### REQUIRED ACTION
Would you reproduce the listing exactly, leaving nothing out?

○ ○ ○ ○

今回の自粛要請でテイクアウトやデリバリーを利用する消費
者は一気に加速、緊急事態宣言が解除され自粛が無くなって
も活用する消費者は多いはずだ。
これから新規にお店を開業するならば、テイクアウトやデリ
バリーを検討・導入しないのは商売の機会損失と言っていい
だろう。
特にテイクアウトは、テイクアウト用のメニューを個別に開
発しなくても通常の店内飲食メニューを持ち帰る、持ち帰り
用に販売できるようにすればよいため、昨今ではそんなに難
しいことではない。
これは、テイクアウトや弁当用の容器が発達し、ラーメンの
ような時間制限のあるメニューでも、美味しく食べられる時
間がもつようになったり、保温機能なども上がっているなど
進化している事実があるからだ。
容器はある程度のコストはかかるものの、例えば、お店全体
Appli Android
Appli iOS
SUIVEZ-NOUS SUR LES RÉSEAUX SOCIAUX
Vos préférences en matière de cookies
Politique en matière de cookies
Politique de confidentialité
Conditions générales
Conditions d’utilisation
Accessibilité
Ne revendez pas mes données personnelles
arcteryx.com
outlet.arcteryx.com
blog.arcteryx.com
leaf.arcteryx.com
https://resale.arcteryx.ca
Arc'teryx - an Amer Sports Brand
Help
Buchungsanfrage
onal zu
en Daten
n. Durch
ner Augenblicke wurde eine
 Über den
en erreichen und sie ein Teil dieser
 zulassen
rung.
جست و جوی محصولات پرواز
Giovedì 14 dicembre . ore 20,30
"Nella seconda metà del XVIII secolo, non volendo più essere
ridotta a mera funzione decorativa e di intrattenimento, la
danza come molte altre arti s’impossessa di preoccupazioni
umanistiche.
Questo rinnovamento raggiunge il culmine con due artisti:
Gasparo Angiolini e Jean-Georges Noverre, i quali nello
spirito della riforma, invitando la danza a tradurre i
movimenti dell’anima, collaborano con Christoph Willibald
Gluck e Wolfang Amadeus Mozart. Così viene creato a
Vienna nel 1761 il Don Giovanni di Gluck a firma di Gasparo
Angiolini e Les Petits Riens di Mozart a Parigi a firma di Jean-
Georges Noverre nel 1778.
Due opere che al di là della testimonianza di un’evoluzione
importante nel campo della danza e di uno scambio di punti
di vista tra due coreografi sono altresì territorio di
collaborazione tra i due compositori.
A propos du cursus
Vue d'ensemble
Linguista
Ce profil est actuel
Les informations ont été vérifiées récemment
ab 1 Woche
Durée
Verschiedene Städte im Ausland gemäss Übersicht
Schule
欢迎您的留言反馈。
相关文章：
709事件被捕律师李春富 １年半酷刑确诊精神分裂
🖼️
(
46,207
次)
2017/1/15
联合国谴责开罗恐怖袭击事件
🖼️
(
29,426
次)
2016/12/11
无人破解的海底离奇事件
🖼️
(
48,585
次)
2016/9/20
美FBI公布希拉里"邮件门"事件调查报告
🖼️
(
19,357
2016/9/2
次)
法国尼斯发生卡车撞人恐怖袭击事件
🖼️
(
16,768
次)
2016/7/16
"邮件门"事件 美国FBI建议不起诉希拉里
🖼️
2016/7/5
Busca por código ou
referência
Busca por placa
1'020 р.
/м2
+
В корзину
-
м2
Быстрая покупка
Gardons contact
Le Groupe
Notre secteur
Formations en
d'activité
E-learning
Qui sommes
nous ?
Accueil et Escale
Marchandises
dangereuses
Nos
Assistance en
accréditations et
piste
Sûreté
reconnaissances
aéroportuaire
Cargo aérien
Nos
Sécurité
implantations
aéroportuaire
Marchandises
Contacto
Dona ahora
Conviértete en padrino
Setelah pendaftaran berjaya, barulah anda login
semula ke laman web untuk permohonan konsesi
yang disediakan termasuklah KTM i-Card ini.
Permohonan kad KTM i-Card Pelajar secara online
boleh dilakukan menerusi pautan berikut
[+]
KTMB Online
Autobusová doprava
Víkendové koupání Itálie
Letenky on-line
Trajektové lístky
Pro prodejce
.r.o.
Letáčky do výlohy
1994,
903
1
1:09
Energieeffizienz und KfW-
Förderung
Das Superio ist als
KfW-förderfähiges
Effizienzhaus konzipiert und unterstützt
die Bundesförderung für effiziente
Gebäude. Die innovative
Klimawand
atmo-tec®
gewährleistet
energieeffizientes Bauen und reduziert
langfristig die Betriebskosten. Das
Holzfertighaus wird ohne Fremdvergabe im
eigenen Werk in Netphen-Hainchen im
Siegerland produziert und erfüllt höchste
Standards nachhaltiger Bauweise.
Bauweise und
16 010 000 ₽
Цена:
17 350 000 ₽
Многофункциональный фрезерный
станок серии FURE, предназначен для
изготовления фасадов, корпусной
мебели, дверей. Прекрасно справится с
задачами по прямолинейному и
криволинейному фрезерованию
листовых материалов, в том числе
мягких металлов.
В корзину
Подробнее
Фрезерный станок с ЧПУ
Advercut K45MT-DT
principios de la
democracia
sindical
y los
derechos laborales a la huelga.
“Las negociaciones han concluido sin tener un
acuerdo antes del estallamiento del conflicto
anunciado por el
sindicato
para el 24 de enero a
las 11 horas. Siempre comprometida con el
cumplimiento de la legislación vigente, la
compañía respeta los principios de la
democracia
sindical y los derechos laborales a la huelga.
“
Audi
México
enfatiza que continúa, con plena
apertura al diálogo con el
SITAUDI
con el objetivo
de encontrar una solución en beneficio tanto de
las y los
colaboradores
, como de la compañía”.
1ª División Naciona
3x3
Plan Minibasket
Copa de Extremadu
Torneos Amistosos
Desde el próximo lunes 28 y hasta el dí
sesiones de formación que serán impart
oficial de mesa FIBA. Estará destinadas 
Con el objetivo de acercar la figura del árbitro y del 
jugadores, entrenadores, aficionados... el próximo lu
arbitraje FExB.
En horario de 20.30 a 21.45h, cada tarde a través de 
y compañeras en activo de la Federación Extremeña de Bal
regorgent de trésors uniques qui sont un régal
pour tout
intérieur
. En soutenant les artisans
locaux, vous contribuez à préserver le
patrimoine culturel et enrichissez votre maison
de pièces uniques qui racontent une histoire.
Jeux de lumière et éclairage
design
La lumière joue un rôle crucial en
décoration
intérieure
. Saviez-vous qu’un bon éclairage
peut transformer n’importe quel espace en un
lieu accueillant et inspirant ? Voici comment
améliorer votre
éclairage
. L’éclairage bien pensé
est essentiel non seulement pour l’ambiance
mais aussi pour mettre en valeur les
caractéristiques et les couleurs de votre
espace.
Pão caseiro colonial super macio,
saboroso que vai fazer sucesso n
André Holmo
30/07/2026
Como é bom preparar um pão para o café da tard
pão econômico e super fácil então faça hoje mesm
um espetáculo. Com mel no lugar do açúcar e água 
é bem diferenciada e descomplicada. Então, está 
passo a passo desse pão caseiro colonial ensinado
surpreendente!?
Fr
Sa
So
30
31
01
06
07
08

○ ○ ○ ○

### TASK RESULT
今回の自粛要請でテイクアウトやデリバリーを利用する消費
者は一気に加速、緊急事態宣言が解除され自粛が無くなって
も活用する消費者は多いはずだ。
これから新規にお店を開業するならば、テイクアウトやデリ
バリーを検討・導入しないのは商売の機会損失と言っていい
だろう。
特にテイクアウトは、テイクアウト用のメニューを個別に開
発しなくても通常の店内飲食メニューを持ち帰る、持ち帰り
用に販売できるようにすればよいため、昨今ではそんなに難
しいことではない。
これは、テイクアウトや弁当用の容器が発達し、ラーメンの
ような時間制限のあるメニューでも、美味しく食べられる時
間がもつようになったり、保温機能なども上がっているなど
進化している事実があるからだ。
容器はある程度のコストはかかるものの、例えば、お店全体
Appli Android
Appli iOS
SUIVEZ-NOUS SUR LES RÉSEAUX SOCIAUX
Vos préférences en matière de cookies
Politique en matière de cookies
Politique de confidentialité
Conditions générales
Conditions d’utilisation
Accessibilité
Ne revendez pas mes données personnelles
arcteryx.com
outlet.arcteryx.com
blog.arcteryx.com
leaf.arcteryx.com
https://resale.arcteryx.ca
Arc'teryx - an Amer Sports Brand
Help
Buchungsanfrage
onal zu
en Daten
n. Durch
ner Augenblicke wurde eine
 Über den
en erreichen und sie ein Teil dieser
 zulassen
rung.
جست و جوی محصولات پرواز
Giovedì 14 dicembre . ore 20,30
"Nella seconda metà del XVIII secolo, non volendo più essere
ridotta a mera funzione decorativa e di intrattenimento, la
danza come molte altre arti s’impossessa di preoccupazioni
umanistiche.
Questo rinnovamento raggiunge il culmine con due artisti:
Gasparo Angiolini e Jean-Georges Noverre, i quali nello
spirito della riforma, invitando la danza a tradurre i
movimenti dell’anima, collaborano con Christoph Willibald
Gluck e Wolfang Amadeus Mozart. Così viene creato a
Vienna nel 1761 il Don Giovanni di Gluck a firma di Gasparo
Angiolini e Les Petits Riens di Mozart a Parigi a firma di Jean-
Georges Noverre nel 1778.
Due opere che al di là della testimonianza di un’evoluzione
importante nel campo della danza e di uno scambio di punti
di vista tra due coreografi sono altresì territorio di
collaborazione tra i due compositori.
A propos du cursus
Vue d'ensemble
Linguista
Ce profil est actuel
Les informations ont été vérifiées récemment
ab 1 Woche
Durée
Verschiedene Städte im Ausland gemäss Übersicht
Schule
欢迎您的留言反馈。
相关文章：
709事件被捕律师李春富 １年半酷刑确诊精神分裂
🖼️
(
46,207
次)
2017/1/15
联合国谴责开罗恐怖袭击事件
🖼️
(
29,426
次)
2016/12/11
无人破解的海底离奇事件
🖼️
(
48,585
次)
2016/9/20
美FBI公布希拉里"邮件门"事件调查报告
🖼️
(
19,357
2016/9/2
次)
法国尼斯发生卡车撞人恐怖袭击事件
🖼️
(
16,768
次)
2016/7/16
"邮件门"事件 美国FBI建议不起诉希拉里
🖼️
2016/7/5
Busca por código ou
referência
Busca por placa
1'020 р.
/м2
+
В корзину
-
м2
Быстрая покупка
Gardons contact
Le Groupe
Notre secteur
Formations en
d'activité
E-learning
Qui sommes
nous ?
Accueil et Escale
Marchandises
dangereuses
Nos
Assistance en
accréditations et
piste
Sûreté
reconnaissances
aéroportuaire
Cargo aérien
Nos
Sécurité
implantations
aéroportuaire
Marchandises
Contacto
Dona ahora
Conviértete en padrino
Setelah pendaftaran berjaya, barulah anda login
semula ke laman web untuk permohonan konsesi
yang disediakan termasuklah KTM i-Card ini.
Permohonan kad KTM i-Card Pelajar secara online
boleh dilakukan menerusi pautan berikut
[+]
KTMB Online
Autobusová doprava
Víkendové koupání Itálie
Letenky on-line
Trajektové lístky
Pro prodejce
.r.o.
Letáčky do výlohy
1994,
903
1
1:09
Energieeffizienz und KfW-
Förderung
Das Superio ist als
KfW-förderfähiges
Effizienzhaus konzipiert und unterstützt
die Bundesförderung für effiziente
Gebäude. Die innovative
Klimawand
atmo-tec®
gewährleistet
energieeffizientes Bauen und reduziert
langfristig die Betriebskosten. Das
Holzfertighaus wird ohne Fremdvergabe im
eigenen Werk in Netphen-Hainchen im
Siegerland produziert und erfüllt höchste
Standards nachhaltiger Bauweise.
Bauweise und
16 010 000 ₽
Цена:
17 350 000 ₽
Многофункциональный фрезерный
станок серии FURE, предназначен для
изготовления фасадов, корпусной
мебели, дверей. Прекрасно справится с
задачами по прямолинейному и
криволинейному фрезерованию
листовых материалов, в том числе
мягких металлов.
В корзину
Подробнее
Фрезерный станок с ЧПУ
Advercut K45MT-DT
principios de la
democracia
sindical
y los
derechos laborales a la huelga.
“Las negociaciones han concluido sin tener un
acuerdo antes del estallamiento del conflicto
anunciado por el
sindicato
para el 24 de enero a
las 11 horas. Siempre comprometida con el
cumplimiento de la legislación vigente, la
compañía respeta los principios de la
democracia
sindical y los derechos laborales a la huelga.
“
Audi
México
enfatiza que continúa, con plena
apertura al diálogo con el
SITAUDI
con el objetivo
de encontrar una solución en beneficio tanto de
las y los
colaboradores
, como de la compañía”.
1ª División Naciona
3x3
Plan Minibasket
Copa de Extremadu
Torneos Amistosos
Desde el próximo lunes 28 y hasta el dí
sesiones de formación que serán impart
oficial de mesa FIBA. Estará destinadas 
Con el objetivo de acercar la figura del árbitro y del 
jugadores, entrenadores, aficionados... el próximo lu
arbitraje FExB.
En horario de 20.30 a 21.45h, cada tarde a través de 
y compañeras en activo de la Federación Extremeña de Bal
regorgent de trésors uniques qui sont un régal
pour tout
intérieur
. En soutenant les artisans
locaux, vous contribuez à préserver le
patrimoine culturel et enrichissez votre maison
de pièces uniques qui racontent une histoire.
Jeux de lumière et éclairage
design
La lumière joue un rôle crucial en
décoration
intérieure
. Saviez-vous qu’un bon éclairage
peut transformer n’importe quel espace en un
lieu accueillant et inspirant ? Voici comment
améliorer votre
éclairage
. L’éclairage bien pensé
est essentiel non seulement pour l’ambiance
mais aussi pour mettre en valeur les
caractéristiques et les couleurs de votre
espace.
Pão caseiro colonial super macio,
saboroso que vai fazer sucesso n
André Holmo
30/07/2026
Como é bom preparar um pão para o café da tard
pão econômico e super fácil então faça hoje mesm
um espetáculo. Com mel no lugar do açúcar e água 
é bem diferenciada e descomplicada. Então, está 
passo a passo desse pão caseiro colonial ensinado
surpreendente!?
Fr
Sa
So
30
31
01
06
07
08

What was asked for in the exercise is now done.